近年退職代行会社に依頼する方も非常に増えているようですが、企業側が代行会社の電話を受けなければそれ以上の行為は代行会社ではできないのが現実です。最も有効な解決方法として労働基準監督署に証拠(メモでも有効です)を提出する方法もありますが、安易に代行会社を使って現実逃避してしまえばその後の再就職にも影響することは良く知られています。急激に職場環境が変化している現在では、企業側の対策が追い付いていない企業ほど退職者が増えるのだと考えています。その観点ではいくら中途採用を含む新規入社者を人数で評価しても、人事管掌者の本気度次第では退職者が増える傾向に歯止めはかからないと感じています。
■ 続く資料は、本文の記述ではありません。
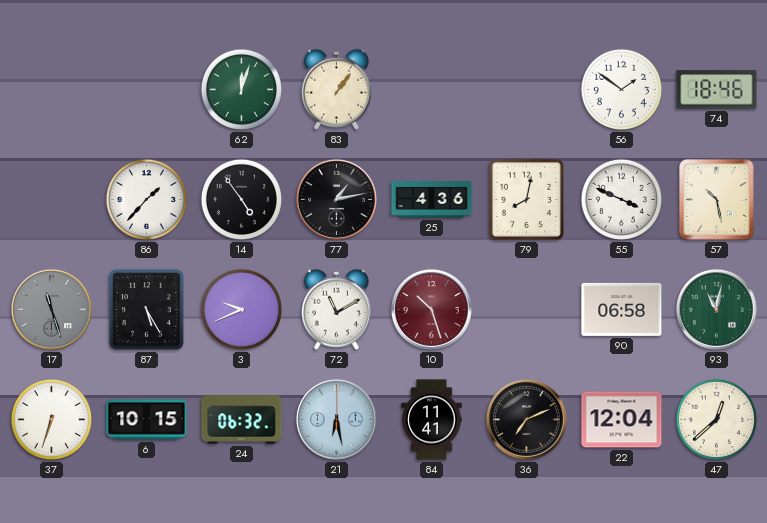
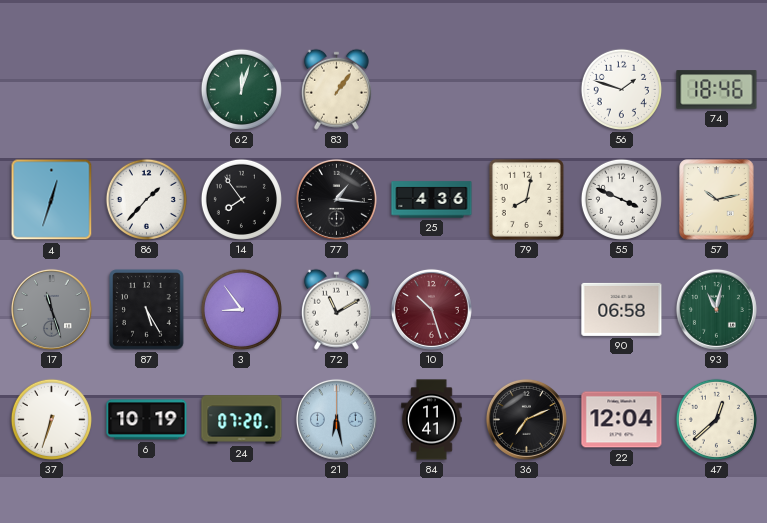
56: 1:51 -> 1:48
4: none -> 12:33
14: 4:54 -> 7:54
77: 1:13 -> 1:16
57: 10:28 -> 10:13
3: 9:41 -> 8:54
6: 10:15 -> 10:19
24: 06:32 -> 07:20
さらに退職者の傾向を見ると、一般的には期待やコミュニケーションと現実とのギャップ、人事評価制度に対する不満解消、キャリア形成への不安などが挙げられます。その中でも最も重要なのは昭和的要素かも知れませんが、「誰かが自分のことを見ていてくれる」という安心感(心理的安全性)だと編集人は思っています。実際に新卒市場は売り手市場とされていますが、第一希望企業に入社できる方は全体から見れば少数派であり、そのそもミスマッチからスタートしている以上いずれ退職問題が顕在化して来ることは防げません。そのように考えると成果物を定量だけでなく定性評価もする必要性があるのだと感じます。